The findings were made after an exhaustive three-year analysis of questionnaire data from 2,710 pairs of identical and non-identical twins held in the Australian Twin Registry (ATR) (4).
After removing the influence of differences in religion, education and the effect of the baby boom, the researchers still found heritable genetic differences in three key life history traits. These are the age at which women:
started their periods
had their first baby
reached menopause
Each of these traits was found to be genetically associated with fitness - the ability of an organism to reproduce itself because it is well adapted to its environment.
Out of the three traits it is the age that women had their first baby, which is most significantly associated with reproductive fitness. This means that genes influencing an early age of reproduction in the female population will become more common. In other words, womens genes will predispose them to start reproducing earlier.
Dr Owens believes this work has identified a genetic phenomenon that is likely to have many implications in terms of how human behaviour will change over the next few hundred years.

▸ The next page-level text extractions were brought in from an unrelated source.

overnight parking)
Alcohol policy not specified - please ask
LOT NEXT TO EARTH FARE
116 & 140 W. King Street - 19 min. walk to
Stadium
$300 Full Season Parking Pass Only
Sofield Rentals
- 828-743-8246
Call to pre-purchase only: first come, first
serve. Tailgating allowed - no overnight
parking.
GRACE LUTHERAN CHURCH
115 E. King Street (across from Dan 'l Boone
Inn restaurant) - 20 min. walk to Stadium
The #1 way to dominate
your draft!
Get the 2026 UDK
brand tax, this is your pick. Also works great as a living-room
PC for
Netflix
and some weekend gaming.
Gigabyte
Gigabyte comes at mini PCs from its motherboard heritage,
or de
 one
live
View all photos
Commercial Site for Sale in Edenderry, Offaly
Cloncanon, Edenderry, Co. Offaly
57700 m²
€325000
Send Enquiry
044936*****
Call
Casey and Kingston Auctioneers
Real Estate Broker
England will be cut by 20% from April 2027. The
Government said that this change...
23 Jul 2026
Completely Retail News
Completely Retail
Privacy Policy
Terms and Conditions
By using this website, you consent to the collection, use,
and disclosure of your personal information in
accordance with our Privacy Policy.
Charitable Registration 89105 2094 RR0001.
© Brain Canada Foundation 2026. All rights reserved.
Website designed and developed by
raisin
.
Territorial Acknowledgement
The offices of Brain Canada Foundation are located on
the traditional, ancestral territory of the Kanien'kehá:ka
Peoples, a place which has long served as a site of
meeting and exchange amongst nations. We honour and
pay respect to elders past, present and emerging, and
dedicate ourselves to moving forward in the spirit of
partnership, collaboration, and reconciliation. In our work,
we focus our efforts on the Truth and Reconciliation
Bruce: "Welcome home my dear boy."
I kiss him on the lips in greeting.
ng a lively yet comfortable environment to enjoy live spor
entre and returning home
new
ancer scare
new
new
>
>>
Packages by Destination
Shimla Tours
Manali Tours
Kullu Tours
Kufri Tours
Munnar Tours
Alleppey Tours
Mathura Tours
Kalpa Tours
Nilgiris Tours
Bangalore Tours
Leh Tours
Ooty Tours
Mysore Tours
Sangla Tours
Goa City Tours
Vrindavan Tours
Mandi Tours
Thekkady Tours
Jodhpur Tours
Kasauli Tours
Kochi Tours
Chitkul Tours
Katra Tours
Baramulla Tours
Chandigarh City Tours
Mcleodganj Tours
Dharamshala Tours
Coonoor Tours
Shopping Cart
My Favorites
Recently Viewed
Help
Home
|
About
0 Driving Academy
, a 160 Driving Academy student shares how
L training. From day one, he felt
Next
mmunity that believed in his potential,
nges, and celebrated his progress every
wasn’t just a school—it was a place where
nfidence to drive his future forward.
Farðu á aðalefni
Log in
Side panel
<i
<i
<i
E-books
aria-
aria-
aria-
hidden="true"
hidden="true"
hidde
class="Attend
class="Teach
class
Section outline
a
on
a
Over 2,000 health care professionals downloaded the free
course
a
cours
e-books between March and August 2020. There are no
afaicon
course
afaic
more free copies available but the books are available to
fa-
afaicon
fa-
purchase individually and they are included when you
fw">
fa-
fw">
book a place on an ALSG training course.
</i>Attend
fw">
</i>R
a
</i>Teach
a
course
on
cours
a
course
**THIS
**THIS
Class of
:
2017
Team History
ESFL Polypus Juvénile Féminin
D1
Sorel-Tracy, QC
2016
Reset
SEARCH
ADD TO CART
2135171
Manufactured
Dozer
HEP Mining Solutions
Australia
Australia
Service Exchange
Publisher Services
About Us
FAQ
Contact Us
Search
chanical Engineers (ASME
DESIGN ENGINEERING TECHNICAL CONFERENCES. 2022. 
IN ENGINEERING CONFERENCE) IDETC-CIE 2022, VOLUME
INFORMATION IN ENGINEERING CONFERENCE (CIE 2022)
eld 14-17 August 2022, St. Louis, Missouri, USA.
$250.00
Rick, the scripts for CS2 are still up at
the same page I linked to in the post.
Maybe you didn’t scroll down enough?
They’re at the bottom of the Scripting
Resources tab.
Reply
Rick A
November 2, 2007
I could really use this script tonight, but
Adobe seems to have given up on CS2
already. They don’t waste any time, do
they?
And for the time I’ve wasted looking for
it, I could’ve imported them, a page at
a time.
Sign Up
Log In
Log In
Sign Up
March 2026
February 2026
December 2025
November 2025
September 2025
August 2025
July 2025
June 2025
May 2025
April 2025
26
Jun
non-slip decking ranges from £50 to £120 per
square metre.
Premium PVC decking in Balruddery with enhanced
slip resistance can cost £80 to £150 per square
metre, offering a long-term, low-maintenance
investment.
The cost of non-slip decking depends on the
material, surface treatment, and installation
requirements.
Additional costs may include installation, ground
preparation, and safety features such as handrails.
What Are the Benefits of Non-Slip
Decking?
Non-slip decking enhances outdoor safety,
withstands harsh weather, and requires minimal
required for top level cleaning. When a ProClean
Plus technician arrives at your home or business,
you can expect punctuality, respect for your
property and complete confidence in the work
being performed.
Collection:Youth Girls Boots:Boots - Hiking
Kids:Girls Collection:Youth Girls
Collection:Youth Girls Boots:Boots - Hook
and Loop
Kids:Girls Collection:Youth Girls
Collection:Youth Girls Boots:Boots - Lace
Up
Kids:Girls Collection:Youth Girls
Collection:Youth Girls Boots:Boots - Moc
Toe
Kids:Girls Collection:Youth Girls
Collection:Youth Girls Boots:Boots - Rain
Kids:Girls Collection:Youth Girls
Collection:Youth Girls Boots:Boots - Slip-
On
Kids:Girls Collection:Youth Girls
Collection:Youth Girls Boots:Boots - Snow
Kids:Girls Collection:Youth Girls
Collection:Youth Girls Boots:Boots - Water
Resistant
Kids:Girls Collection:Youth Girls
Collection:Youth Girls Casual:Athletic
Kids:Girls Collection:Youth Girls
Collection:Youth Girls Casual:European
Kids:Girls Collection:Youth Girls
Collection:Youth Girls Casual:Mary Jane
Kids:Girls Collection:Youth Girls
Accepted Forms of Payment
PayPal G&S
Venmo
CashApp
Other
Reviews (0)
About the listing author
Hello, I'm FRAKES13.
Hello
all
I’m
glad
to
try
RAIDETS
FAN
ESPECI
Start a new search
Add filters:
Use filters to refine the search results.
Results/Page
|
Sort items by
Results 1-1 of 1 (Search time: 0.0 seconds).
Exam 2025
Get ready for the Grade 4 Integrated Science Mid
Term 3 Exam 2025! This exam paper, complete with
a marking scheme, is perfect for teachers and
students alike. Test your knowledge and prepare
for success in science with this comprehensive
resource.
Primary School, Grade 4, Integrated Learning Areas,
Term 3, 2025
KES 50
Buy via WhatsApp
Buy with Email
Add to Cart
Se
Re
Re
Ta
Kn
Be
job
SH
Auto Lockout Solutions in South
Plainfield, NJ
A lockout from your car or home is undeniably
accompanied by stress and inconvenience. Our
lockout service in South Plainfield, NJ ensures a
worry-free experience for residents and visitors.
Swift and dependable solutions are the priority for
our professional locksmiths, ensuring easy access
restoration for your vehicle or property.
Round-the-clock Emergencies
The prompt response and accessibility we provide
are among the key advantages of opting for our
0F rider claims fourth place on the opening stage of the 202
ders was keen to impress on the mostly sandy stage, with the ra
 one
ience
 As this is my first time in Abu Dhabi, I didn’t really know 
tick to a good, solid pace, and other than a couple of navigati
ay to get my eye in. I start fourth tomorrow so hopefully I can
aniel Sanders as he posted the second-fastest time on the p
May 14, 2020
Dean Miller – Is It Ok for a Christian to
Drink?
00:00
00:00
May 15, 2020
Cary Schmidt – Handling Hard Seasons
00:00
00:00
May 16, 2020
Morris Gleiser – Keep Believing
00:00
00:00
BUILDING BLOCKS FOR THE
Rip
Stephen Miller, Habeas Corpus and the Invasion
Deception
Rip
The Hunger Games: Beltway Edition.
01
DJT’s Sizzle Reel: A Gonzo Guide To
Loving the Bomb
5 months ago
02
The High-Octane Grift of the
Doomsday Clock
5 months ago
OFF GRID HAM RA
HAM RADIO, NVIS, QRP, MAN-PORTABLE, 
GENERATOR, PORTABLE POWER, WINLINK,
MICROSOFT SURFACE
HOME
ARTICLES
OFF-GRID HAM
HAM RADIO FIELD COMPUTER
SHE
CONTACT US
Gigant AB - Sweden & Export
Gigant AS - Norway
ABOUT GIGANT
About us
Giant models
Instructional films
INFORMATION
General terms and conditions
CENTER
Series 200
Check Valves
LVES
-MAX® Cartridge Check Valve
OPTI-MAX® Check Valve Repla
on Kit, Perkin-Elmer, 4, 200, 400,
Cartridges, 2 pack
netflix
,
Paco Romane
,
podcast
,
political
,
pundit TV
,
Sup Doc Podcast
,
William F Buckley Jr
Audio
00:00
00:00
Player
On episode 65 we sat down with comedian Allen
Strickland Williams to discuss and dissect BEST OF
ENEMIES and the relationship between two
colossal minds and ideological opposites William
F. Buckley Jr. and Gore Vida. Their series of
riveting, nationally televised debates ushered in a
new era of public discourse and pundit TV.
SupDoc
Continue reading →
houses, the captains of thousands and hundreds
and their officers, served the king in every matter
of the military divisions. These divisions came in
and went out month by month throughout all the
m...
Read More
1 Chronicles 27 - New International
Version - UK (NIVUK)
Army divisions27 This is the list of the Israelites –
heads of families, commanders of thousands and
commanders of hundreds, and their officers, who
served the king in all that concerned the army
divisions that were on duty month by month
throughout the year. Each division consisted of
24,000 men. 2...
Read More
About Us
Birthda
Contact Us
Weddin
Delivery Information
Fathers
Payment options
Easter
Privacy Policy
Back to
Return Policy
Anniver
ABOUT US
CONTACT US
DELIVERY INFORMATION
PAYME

The influence of social factors on inherited genetic change
Evolutionary biologists have long agreed that the life history of modern humans has been moulded by evolution due to selection that occurred in the past.
Hotly debated however, is whether human life history traits are still under selection, and whether changes in human culture have led to new forms of selection.
Part of the twin data analysis aimed to discover the effect that social, psychological and historical factors had on the number and timing of children born to the 2,710 pairs of twins studied.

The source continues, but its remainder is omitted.